[Extracted page text data]
....................
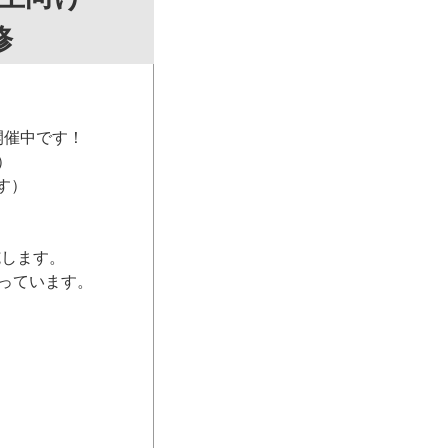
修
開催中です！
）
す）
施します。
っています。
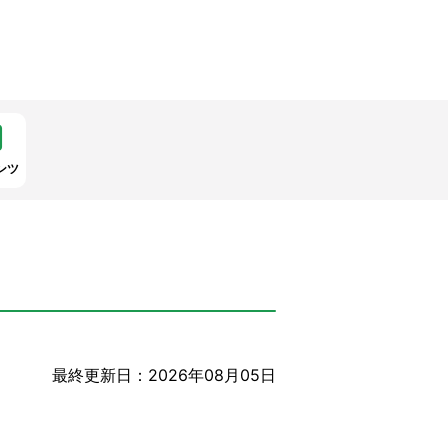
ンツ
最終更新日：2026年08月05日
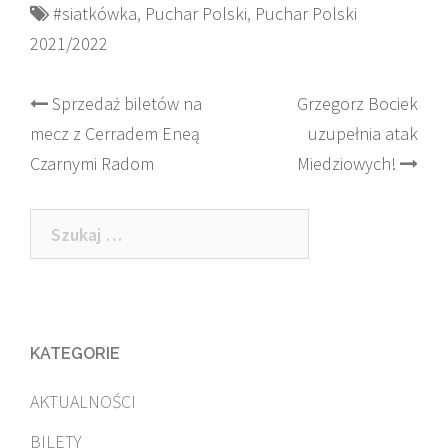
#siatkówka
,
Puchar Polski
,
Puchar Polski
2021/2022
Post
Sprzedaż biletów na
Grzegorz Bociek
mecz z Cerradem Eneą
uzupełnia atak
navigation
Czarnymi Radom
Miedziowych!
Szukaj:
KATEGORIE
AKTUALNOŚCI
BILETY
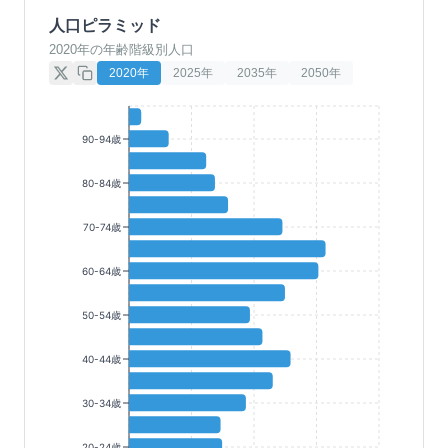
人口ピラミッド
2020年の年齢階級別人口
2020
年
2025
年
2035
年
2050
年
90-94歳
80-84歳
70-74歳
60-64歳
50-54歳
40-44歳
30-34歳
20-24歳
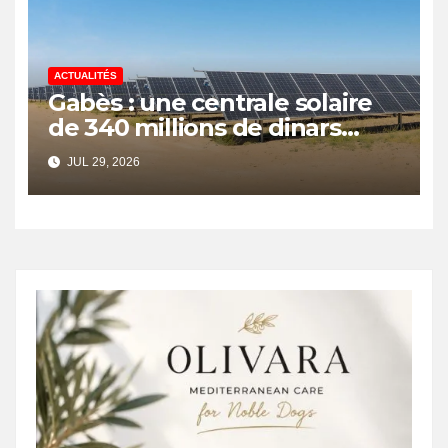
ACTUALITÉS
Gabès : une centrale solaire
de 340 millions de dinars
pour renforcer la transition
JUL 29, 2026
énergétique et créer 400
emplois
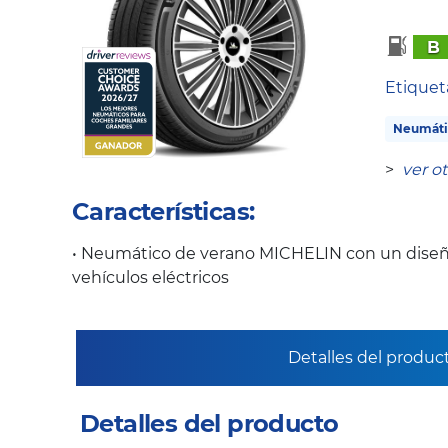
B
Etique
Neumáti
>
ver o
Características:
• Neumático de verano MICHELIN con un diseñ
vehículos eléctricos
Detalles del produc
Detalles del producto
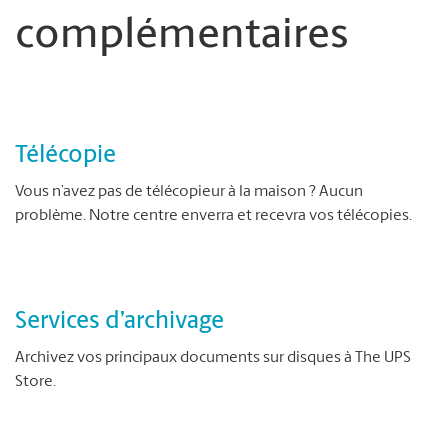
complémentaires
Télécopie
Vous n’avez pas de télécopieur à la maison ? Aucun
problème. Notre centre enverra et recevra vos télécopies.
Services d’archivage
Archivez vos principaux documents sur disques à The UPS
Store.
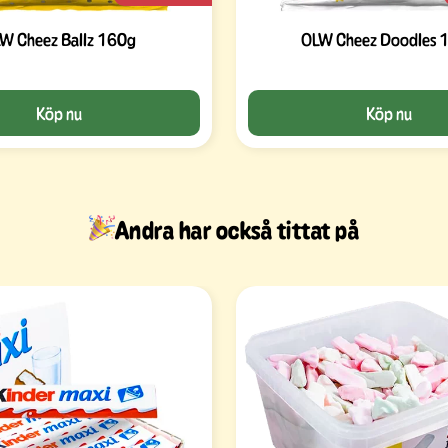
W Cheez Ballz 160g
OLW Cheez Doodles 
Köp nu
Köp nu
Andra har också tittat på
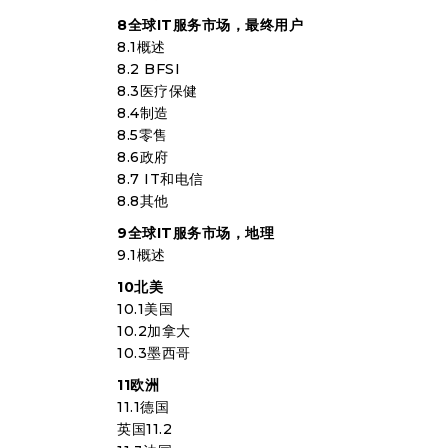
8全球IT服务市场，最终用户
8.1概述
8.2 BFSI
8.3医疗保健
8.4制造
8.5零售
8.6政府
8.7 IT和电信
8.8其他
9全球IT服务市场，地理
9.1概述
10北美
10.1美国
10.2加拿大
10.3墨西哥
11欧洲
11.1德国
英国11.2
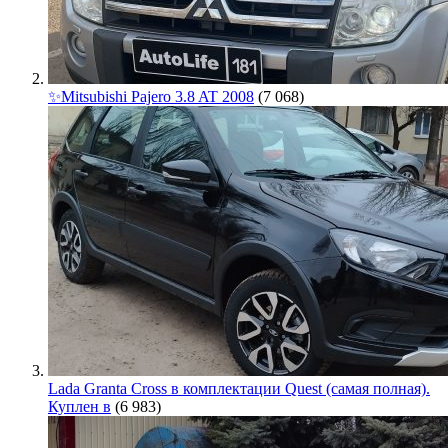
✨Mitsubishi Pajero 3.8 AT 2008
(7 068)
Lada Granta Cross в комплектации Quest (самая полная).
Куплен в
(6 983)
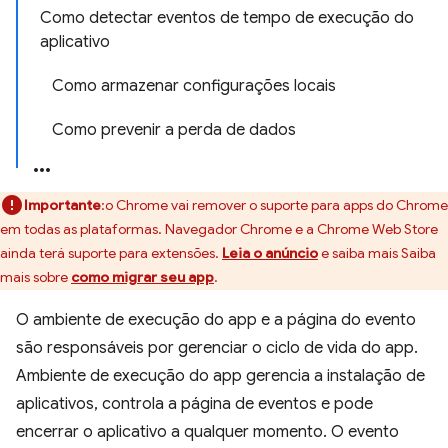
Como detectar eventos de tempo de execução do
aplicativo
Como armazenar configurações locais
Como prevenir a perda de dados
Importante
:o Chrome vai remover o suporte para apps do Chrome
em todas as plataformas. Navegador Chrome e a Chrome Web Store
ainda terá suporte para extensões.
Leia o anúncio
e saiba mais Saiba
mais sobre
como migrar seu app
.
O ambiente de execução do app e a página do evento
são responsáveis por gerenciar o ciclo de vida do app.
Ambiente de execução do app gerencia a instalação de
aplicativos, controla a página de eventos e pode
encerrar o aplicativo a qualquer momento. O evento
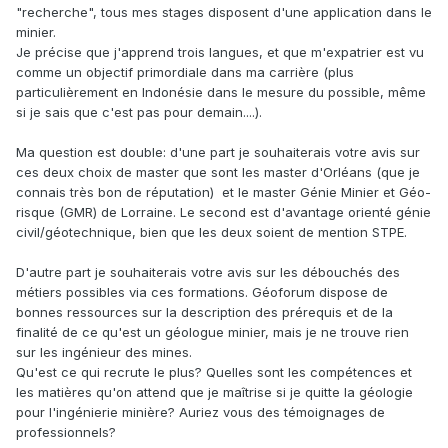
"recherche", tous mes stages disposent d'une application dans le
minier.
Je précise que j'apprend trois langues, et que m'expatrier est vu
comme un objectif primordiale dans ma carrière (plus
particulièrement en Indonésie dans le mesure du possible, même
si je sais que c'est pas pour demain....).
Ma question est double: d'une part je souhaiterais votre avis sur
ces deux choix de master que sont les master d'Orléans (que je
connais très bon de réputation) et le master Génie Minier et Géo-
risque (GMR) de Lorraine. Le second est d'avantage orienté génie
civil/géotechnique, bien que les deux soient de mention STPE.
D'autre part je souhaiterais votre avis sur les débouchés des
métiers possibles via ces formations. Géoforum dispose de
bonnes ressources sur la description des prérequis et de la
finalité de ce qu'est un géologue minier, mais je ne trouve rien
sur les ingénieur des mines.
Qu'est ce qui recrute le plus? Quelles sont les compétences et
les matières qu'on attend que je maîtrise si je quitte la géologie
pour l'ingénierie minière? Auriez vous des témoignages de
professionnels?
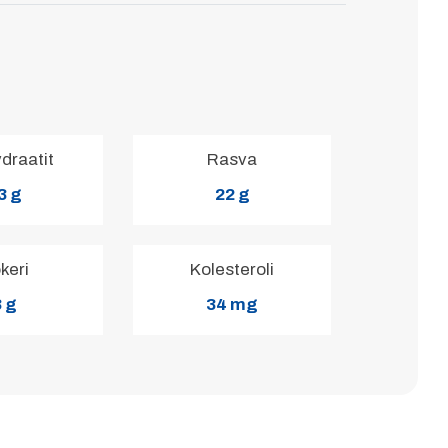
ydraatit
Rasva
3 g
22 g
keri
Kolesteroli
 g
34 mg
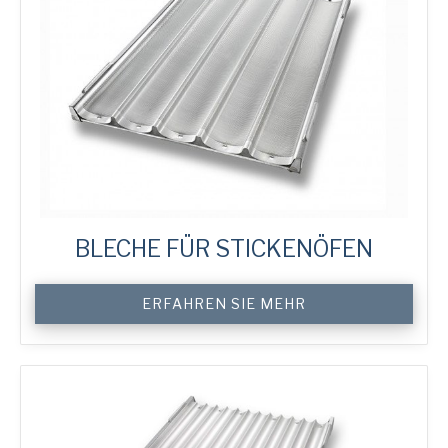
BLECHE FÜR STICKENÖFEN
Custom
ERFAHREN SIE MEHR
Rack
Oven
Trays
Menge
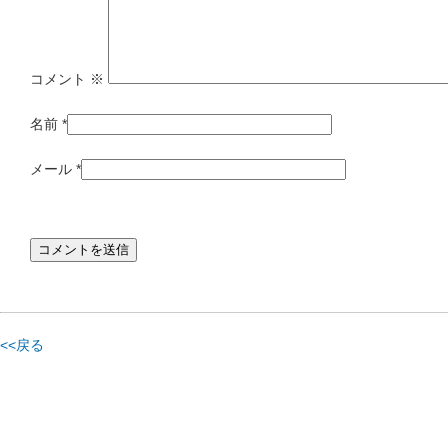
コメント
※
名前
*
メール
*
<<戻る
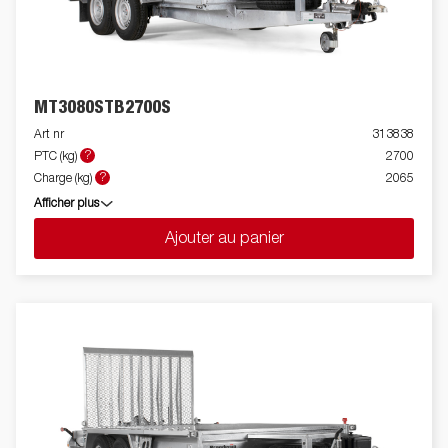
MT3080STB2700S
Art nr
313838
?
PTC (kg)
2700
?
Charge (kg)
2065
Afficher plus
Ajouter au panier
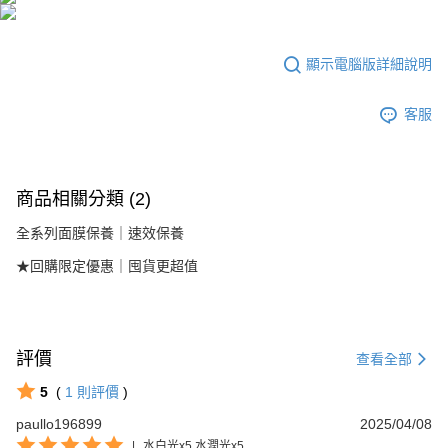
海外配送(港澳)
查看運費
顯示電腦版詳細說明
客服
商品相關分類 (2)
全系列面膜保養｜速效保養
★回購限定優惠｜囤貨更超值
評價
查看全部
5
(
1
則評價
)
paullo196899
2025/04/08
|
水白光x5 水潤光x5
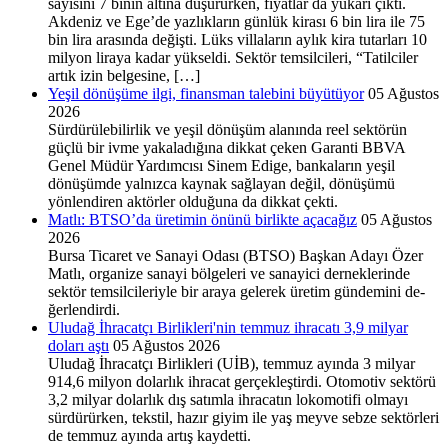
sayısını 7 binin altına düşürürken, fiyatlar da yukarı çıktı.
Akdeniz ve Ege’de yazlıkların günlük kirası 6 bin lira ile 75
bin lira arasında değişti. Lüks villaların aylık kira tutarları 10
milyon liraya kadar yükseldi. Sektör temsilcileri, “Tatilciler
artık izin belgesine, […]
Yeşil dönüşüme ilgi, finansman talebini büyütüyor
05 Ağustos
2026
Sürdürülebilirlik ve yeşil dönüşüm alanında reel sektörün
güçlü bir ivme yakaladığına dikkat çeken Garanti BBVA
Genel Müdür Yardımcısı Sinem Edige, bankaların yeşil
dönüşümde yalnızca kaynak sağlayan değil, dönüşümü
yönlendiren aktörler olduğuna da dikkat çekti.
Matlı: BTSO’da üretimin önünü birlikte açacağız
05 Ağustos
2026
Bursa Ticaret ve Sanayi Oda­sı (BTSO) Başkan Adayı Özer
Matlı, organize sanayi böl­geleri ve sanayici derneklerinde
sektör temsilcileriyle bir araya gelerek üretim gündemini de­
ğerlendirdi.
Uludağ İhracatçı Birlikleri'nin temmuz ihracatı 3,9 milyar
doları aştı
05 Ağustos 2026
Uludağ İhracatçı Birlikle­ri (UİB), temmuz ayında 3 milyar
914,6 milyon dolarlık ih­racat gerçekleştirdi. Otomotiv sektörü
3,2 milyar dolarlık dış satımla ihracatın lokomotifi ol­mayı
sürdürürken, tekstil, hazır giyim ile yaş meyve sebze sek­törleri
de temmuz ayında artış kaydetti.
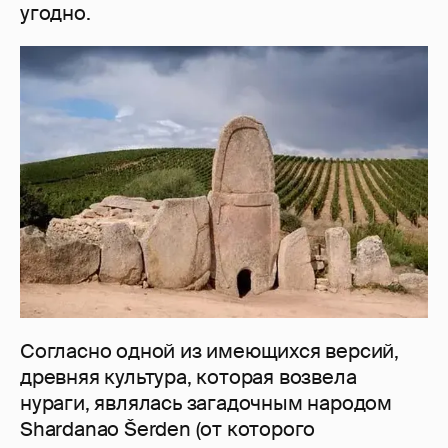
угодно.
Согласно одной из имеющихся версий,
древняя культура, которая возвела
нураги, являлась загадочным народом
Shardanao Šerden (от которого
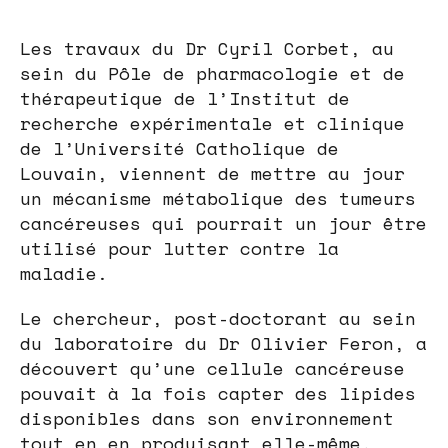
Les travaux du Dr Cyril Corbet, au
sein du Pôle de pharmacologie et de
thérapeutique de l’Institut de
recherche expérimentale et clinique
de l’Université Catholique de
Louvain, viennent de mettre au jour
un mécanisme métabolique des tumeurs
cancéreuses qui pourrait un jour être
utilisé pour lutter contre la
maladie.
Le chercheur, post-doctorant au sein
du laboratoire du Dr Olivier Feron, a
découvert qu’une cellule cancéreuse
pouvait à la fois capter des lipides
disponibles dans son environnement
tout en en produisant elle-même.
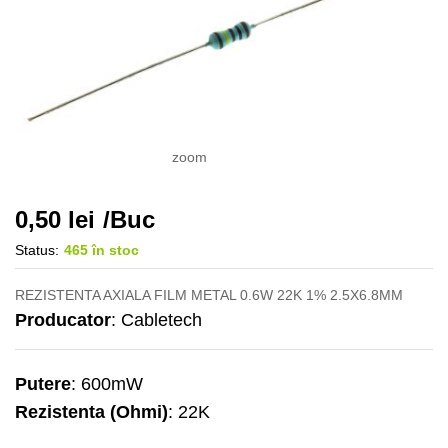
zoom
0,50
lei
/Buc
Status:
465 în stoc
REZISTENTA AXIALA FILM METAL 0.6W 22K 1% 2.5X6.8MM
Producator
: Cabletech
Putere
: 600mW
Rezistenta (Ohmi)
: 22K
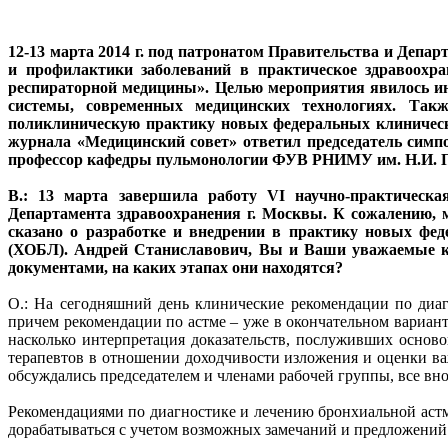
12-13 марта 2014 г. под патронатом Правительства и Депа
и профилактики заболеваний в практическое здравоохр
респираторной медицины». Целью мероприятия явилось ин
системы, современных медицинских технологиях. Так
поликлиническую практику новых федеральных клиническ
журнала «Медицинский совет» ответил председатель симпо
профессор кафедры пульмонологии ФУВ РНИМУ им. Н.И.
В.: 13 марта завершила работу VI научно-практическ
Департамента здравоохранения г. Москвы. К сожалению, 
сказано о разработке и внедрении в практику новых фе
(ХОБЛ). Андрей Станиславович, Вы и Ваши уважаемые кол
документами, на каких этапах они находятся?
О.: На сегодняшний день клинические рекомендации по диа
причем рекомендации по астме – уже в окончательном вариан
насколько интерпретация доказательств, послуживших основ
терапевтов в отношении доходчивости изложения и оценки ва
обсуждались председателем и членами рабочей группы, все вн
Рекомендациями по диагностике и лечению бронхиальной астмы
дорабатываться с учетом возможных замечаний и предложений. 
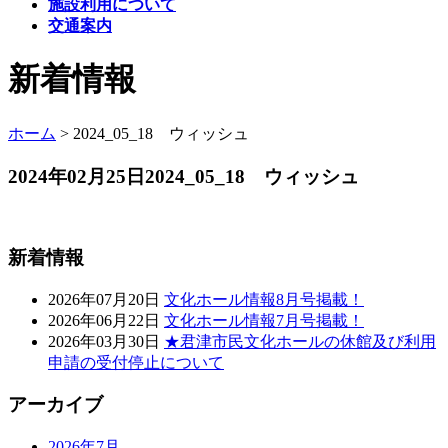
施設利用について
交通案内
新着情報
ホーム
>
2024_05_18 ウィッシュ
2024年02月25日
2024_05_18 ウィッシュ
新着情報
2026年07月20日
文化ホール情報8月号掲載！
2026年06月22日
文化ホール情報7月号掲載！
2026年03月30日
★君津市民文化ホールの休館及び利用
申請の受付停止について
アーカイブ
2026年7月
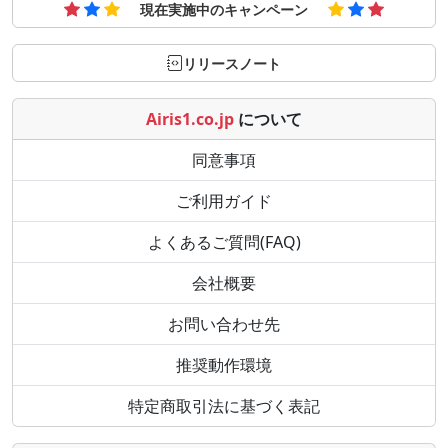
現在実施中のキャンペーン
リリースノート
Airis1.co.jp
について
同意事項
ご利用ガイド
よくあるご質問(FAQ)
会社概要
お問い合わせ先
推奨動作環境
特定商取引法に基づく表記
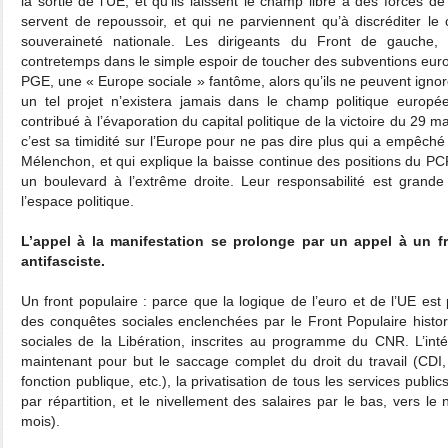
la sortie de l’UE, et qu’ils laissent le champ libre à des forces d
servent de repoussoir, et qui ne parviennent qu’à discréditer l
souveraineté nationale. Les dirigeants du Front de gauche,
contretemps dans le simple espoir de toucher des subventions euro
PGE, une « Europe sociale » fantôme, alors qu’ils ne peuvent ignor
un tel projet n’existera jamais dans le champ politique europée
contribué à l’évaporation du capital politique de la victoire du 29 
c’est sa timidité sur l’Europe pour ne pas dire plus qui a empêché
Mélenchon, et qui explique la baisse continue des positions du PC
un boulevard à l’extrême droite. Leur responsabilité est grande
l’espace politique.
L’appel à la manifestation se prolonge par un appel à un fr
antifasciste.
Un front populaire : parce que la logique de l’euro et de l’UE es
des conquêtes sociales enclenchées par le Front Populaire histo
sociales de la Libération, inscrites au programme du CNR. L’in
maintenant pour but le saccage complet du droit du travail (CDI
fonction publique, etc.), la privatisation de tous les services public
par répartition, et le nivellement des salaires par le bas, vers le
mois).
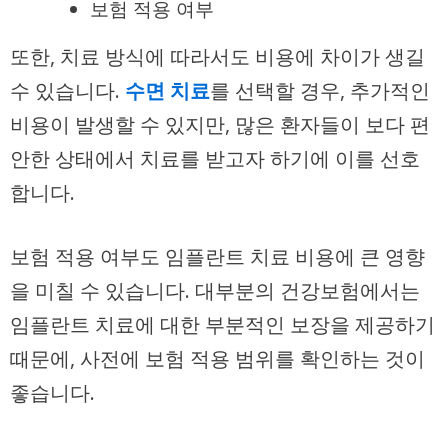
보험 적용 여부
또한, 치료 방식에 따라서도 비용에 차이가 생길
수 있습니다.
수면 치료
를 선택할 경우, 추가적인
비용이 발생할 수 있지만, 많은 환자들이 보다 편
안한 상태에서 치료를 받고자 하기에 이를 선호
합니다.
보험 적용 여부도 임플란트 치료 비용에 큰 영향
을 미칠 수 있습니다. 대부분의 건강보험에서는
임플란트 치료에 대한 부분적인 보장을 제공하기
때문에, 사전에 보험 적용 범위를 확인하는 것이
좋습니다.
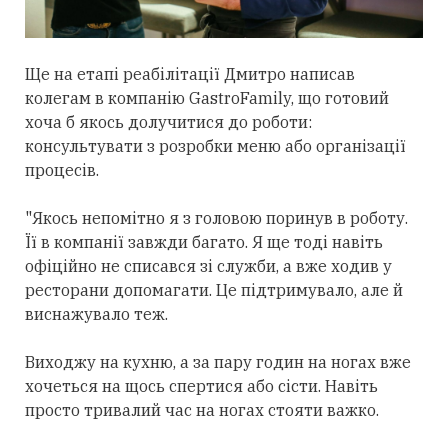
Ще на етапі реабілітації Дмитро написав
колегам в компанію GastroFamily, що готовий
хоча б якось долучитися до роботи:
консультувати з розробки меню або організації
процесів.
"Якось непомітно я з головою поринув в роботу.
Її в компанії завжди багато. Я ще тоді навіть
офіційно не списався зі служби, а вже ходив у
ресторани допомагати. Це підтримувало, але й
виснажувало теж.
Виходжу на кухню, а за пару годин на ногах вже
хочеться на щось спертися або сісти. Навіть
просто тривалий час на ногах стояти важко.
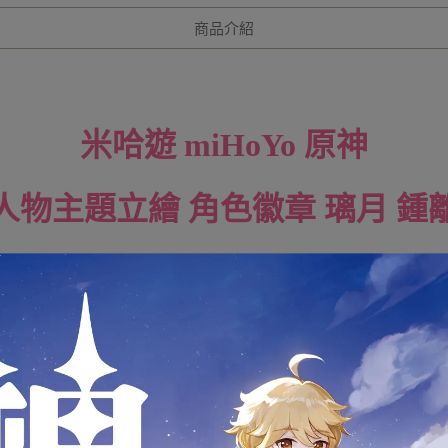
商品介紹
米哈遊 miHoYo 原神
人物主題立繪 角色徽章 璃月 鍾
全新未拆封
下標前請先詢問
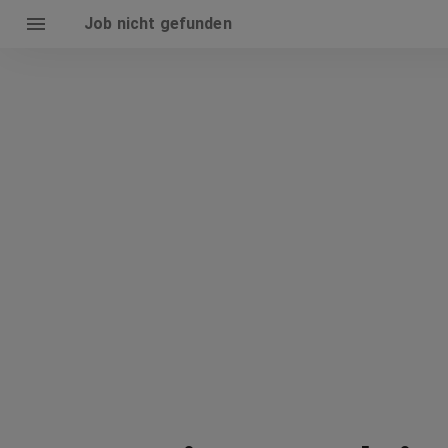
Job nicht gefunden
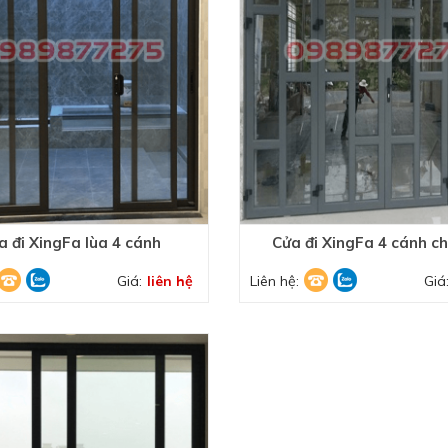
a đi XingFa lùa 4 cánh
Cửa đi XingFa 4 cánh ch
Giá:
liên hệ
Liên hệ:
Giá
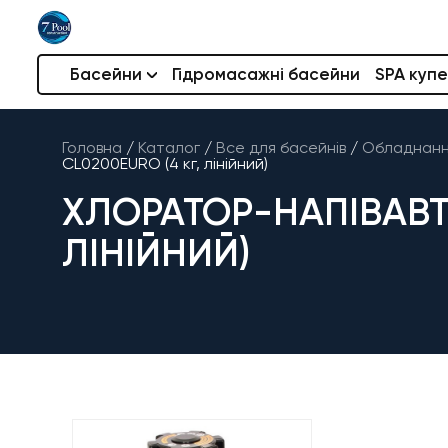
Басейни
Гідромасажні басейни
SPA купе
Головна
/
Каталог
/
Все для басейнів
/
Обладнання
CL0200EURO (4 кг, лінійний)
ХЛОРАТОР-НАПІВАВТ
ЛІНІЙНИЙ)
....................
» **EXERCISE GOAL**
Check each line above for the string "ayında" and show the ones that have it.

» **WRITTEN ANSWER**
Uludağ İhracatçı Birlikle­ri (UİB), temmuz ayında 3 milyar
de temmuz ayında artış kaydetti.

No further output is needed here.